Installing ground sourced heat pumps is costly, but as Viessmann’s Technical Manager and heat pumps expert Hugh Jones puts it, ‘if you want to get the best benefits from the system then you’re always going to have to pay more than a boiler system’.
It’s always ‘difficult’ to keep costs down when installing ground sourced heat pumps. Mr Jones said: “Naturally, with a ground sourced heat pump, there are two sides to the cost – there’s the actual heat pump and then there’s the equipment you put inside the building itself: in the plant room.
“But then you have got the ground boreholes, which are a very high expense. We’re not involved in the ground costs. That’s where commercial drillers or contractors come in. By choosing the right contractor, you can get better pricing but it’s like everything, you almost always get what you pay for.
“There are ways of cutting costs which we’re not prepared to take. With the heat pump itself, it’s going to be expensive no matter what, so you might as well do it right.”
He said it is important to show the customer that having spent the money, they will get it back and it will be better in the long-term. “You don’t really want to jeopardise that by cutting corners.”
Ground sourced heat pump manufacturers including Viessmann also have the challenge of convincing buyers that the technology will last for between 20 to 25 years. But some pumps fail after ten to 15 years of constant operation. Sensors fail and control boards sometimes go down.
“Naturally, things do break down,” he said. “Car dealerships will know all about this. If it only lasted for ten years, you could argue that it wouldn’t be enough to pay back the initial capital costs.”
With access to the Renewable Heat Incentive (RHI), the payback time could be just six to seven years, which would mean another 12 to 15 years of very low cost energy – vital for car dealerships to boost reduce the expense of heating and cooling huge buildings.
The RHI helps businesses, the public sector and non-profit organisations meet the cost of installing renewable heat technologies. That includes, biomass, heat pumps, geothermal, solar thermal collectors and biomethane and biogas.
But are incentive schemes like this simply pushing up energy prices for the ordinary householder? Many are led to believe so since such schemes are unsustainable – and would be impossible if even half of the households and businesses in the country were to use government grants to help install solar systems and heat pumps.
Hugh Jones is certainly upbeat about the future prospects for both air and ground sourced heat pumps.
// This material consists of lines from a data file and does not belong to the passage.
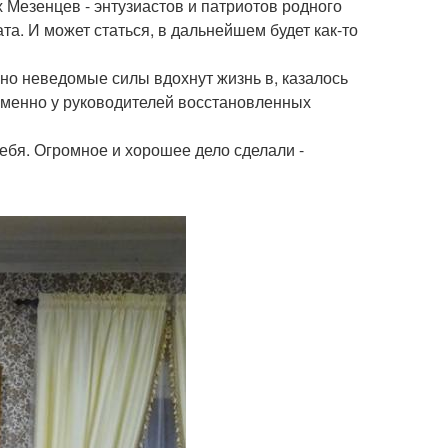
 Мезенцев - энтузиастов и патриотов родного
та. И может статься, в дальнейшем будет как-то
вно неведомые силы вдохнут жизнь в, казалось
именно у руководителей восстановленных
себя. Огромное и хорошее дело сделали -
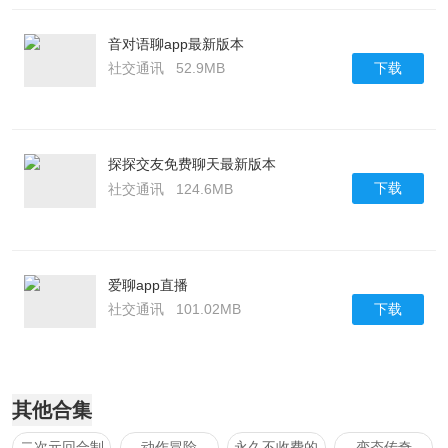
音对语聊app最新版本
下载
社交通讯
52.9MB
探探交友免费聊天最新版本
下载
社交通讯
124.6MB
爱聊app直播
下载
社交通讯
101.02MB
其他合集
二次元回合制
动作冒险
永久不收费的
变态传奇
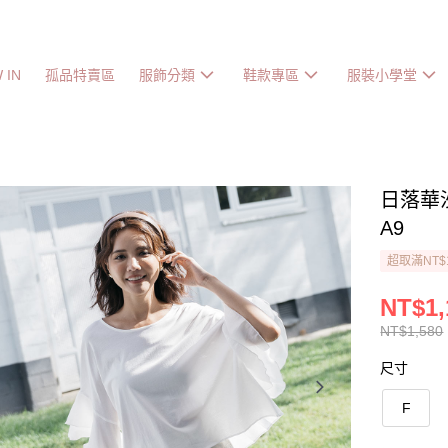
 IN
孤品特賣區
服飾分類
鞋款專區
服裝小學堂
日落華
A9
超取滿NT$
NT$1,
NT$1,580
尺寸
F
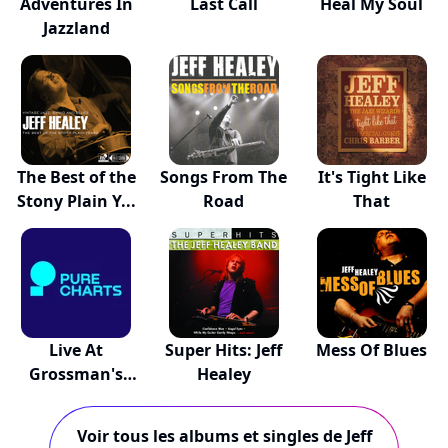
Adventures In
Last Call
Heal My Soul
Jazzland
The Best of the
Songs From The
It's Tight Like
Stony Plain Y...
Road
That
Live At
Super Hits: Jeff
Mess Of Blues
Grossman's
Healey
1994
Voir tous les albums et singles de Jeff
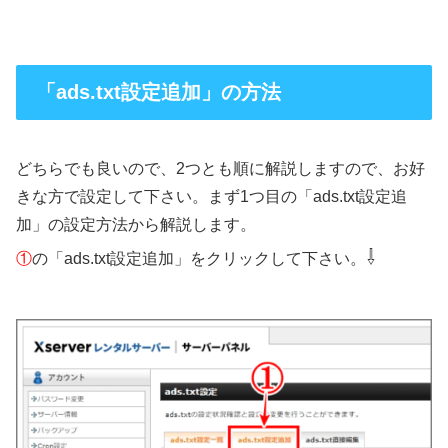
「ads.txt設定追加」の方法
どちらでも良いので、2つとも順に解説しますので、お好
きな方で設定して下さい。まず1つ目の「ads.txt設定追
加」の設定方法から解説します。
⇩
①
の「ads.txt設定追加」をクリックして下さい。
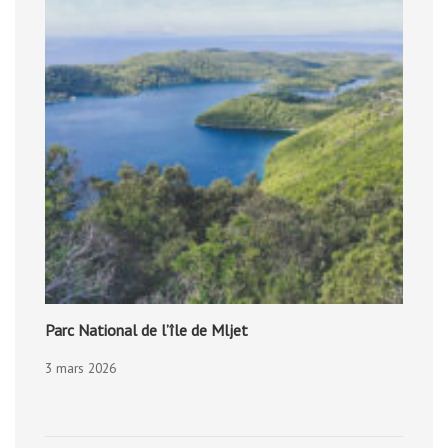
Parc National de l’île de Mljet
3 mars 2026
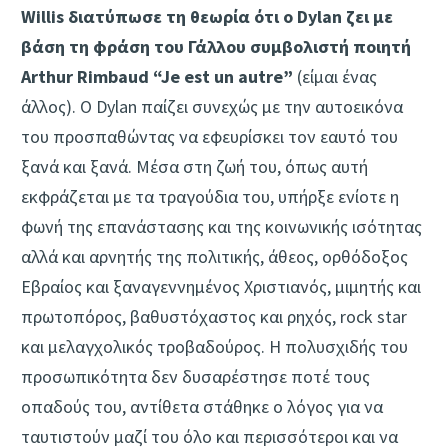
Willis διατύπωσε τη θεωρία ότι ο Dylan ζει με
βάση τη φράση του Γάλλου συμβολιστή ποιητή
Arthur Rimbaud “Je est un autre”
(είμαι ένας
άλλος). Ο Dylan παίζει συνεχώς με την αυτοεικόνα
του προσπαθώντας να εφευρίσκει τον εαυτό του
ξανά και ξανά. Μέσα στη ζωή του, όπως αυτή
εκφράζεται με τα τραγούδια του, υπήρξε ενίοτε η
φωνή της επανάστασης και της κοινωνικής ισότητας
αλλά και αρνητής της πολιτικής, άθεος, ορθόδοξος
Εβραίος και ξαναγεννημένος Χριστιανός, μιμητής και
πρωτοπόρος, βαθυστόχαστος και ρηχός, rock star
και μελαγχολικός τροβαδούρος. Η πολυσχιδής του
προσωπικότητα δεν δυσαρέστησε ποτέ τους
οπαδούς του, αντίθετα στάθηκε ο λόγος για να
ταυτιστούν μαζί του όλο και περισσότεροι και να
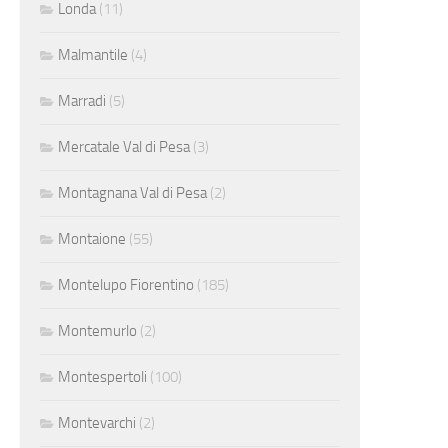
Londa
(11)
Malmantile
(4)
Marradi
(5)
Mercatale Val di Pesa
(3)
Montagnana Val di Pesa
(2)
Montaione
(55)
Montelupo Fiorentino
(185)
Montemurlo
(2)
Montespertoli
(100)
Montevarchi
(2)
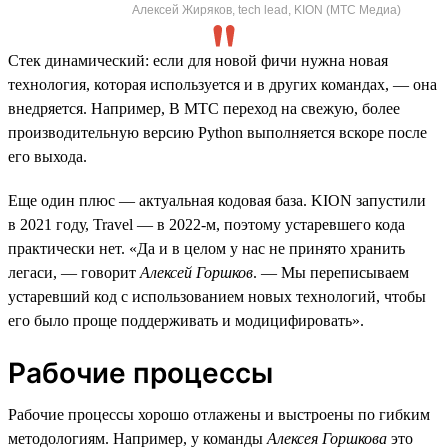
Алексей Жиряков, tech lead, KION (МТС Медиа)
Стек динамический: если для новой фичи нужна новая
технология, которая используется и в других командах, — она
внедряется. Например, В МТС переход на свежую, более
производительную версию Python выполняется вскоре после
его выхода.
Еще один плюс — актуальная кодовая база. KION запустили
в 2021 году, Travel — в 2022-м, поэтому устаревшего кода
практически нет. «Да и в целом у нас не принято хранить
легаси, — говорит
Алексей Горшков
. — Мы переписываем
устаревший код с использованием новых технологий, чтобы
его было проще поддерживать и модицифировать».
Рабочие процессы
Рабочие процессы хорошо отлажены и выстроены по гибким
методологиям. Например, у команды
Алексея Горшкова
это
“Heat pumps are new,” he said. “It’s a new market. Not many are sold compared with boilers. It’s still a small market. We hope and we anticipate that it will get very much bigger, particularly with the government focus on it and with increasing building regulations and people being pushed to reduce their carbon emissions more and more. That opens the way for heat pumps of all sorts – air sourced, ground sourced. It become almost like solar systems, getting to the point where you should put a solar system on the house because it makes sense.”